To get my truck stuck miles from help took only a momentary lapse in judgment. To get out was going to take, well, I really didnt know. I just felt stupid and vulnerable and alone.
I took a couple days recently for a solo adventure into the winter Colorado wonderland. I would tell you where, but I dont want others rushing out there to repeat the fun of being marooned in the boonies. Just selfish that way.
To set the scene: My truck and I had just driven 25 miles up a seldom-used gravel road that is a spur off a seldom-used paved road that connects two seldom-visited towns. About a foot of new snow had been expertly plowed by a brave county driver whom I will not disparage.
In four-wheel-drive for about 10 miles, Id reached my destination and was turning the truck around. (This truck has made special guest appearances in previous stories, such as the time last spring when my wife and I had to leave it stranded in Utah. I dont see a trend here do you?)
I was completing part three of a three-point turn, making sure the truck was to the side so other vehicles (what other vehicles?) could get by. Thats when the right front took a sudden downward dive.
Talk about a sinking feeling.
In this section the plow blade had extended beyond the road surface, clearing a swath directly over a hidden culvert.
I stopped my forward momentum, swung the wheel to the left and tried to back up. This caused the vehicle to swing sideways, and the left front to also drop into the culvert.
The truck was now nearly perpendicular in the road. Tires straight as possible, I tried backing up again. Just spinning my wheels. Time to get out and take stock.
Tires mired in snow. Ice coating the slope of the culvert. Ice and snow covering the road. Embarrassment blanketing my psyche.
Not to overplay my situation. As yet, it was nowhere close to life-or-death. This wasnt Aron Ralston with his arm wedged between a boulder and a deep sandstone cleft in Utahs Blue John Canyon. This wasnt Capt. Robert Scott hopelessly stuck in a raging blizzard near the South Pole.
Perhaps someone would drive by.
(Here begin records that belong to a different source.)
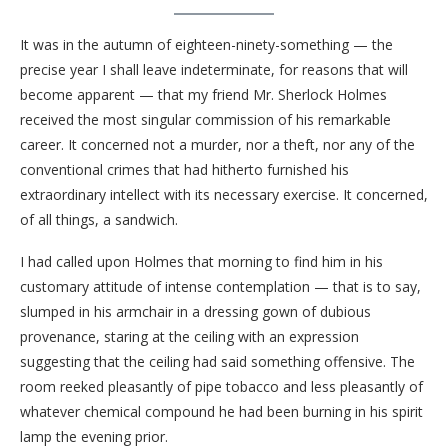
It was in the autumn of eighteen-ninety-something — the
precise year I shall leave indeterminate, for reasons that will
become apparent — that my friend Mr. Sherlock Holmes
received the most singular commission of his remarkable
career. It concerned not a murder, nor a theft, nor any of the
conventional crimes that had hitherto furnished his
extraordinary intellect with its necessary exercise. It concerned,
of all things, a sandwich.
I had called upon Holmes that morning to find him in his
customary attitude of intense contemplation — that is to say,
slumped in his armchair in a dressing gown of dubious
provenance, staring at the ceiling with an expression
suggesting that the ceiling had said something offensive. The
room reeked pleasantly of pipe tobacco and less pleasantly of
whatever chemical compound he had been burning in his spirit
lamp the evening prior.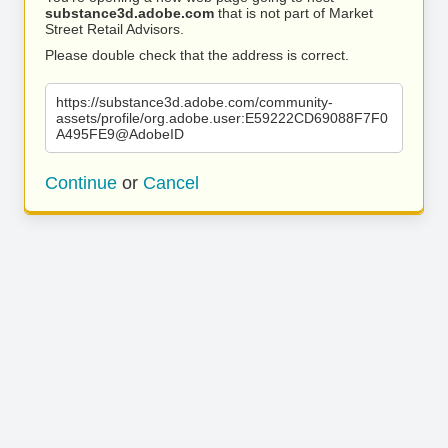
substance3d.adobe.com
that is not part of Market
Street Retail Advisors.
Please double check that the address is correct.
https://substance3d.adobe.com/community-
assets/profile/org.adobe.user:E59222CD69088F7F0
A495FE9@AdobeID
Continue
or
Cancel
At worst, a phone call or two assuming I could get a cell signal would instigate a long and expensive trip by a tow truck. But first, was there a fix?
My gear was limited: In the truck bed were jumper cables, a jack, an avalanche shovel and a pouch of tools. The shovel was helpful. After that what I needed was something to chip away ice from the road, and give the tires some gravel to grip. The hammers claw might suffice.
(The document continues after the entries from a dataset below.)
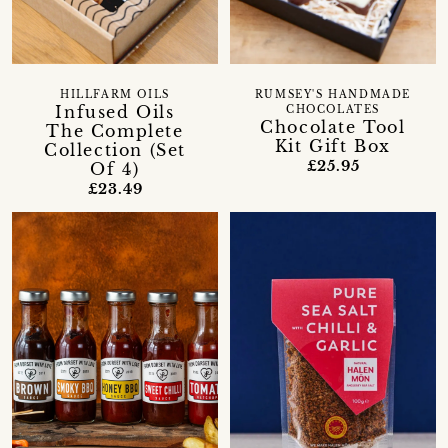
HILLFARM OILS
RUMSEY'S HANDMADE
Infused Oils
CHOCOLATES
Chocolate Tool
The Complete
Kit Gift Box
Collection (Set
£25.95
Of 4)
£23.49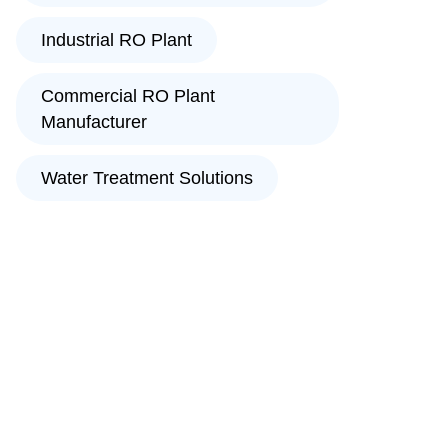
Industrial RO Plant
Commercial RO Plant
Manufacturer
Water Treatment Solutions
Soon the snow was gone from under and around the truck. A half-inch thick, the ice cometh off the road not so quickly. The claw wasnt quite the right angle, and the truck body and mudflaps got in the way. When skin peeled away from my left index finger, I switched to my right hand.
I kept at this for an hour, driven by the fear of an unsuccessful attempt creating an even slicker path. It was time.
At first, more whirring rubber. I rocked the truck to create a small run-up path. One more time brought the truck a few inches farther, and I let off the accelerator. Just then, something wonderful happened. It felt like an invisible hand gave the truck a shove. More believably, the wheels found traction. The truck was moving. I gently gave some gas, and the truck was free ... and suddenly heading backward rapidly.
Later I laughed at the image: The truck shooting across the road and the back tires lodging in a culvert on the opposite side.
That did not happen.
Indeed, I was reprieved, out of jail, given a second life. My planned journey continued. That day, I more appreciated the small things, howled with the coyotes, marveled at snow crystals sparkling under a full moon that illuminated the night.
When you think about it, maybe thats what adventure is: Creating a scenario in which you star as a hero of your own foolishness.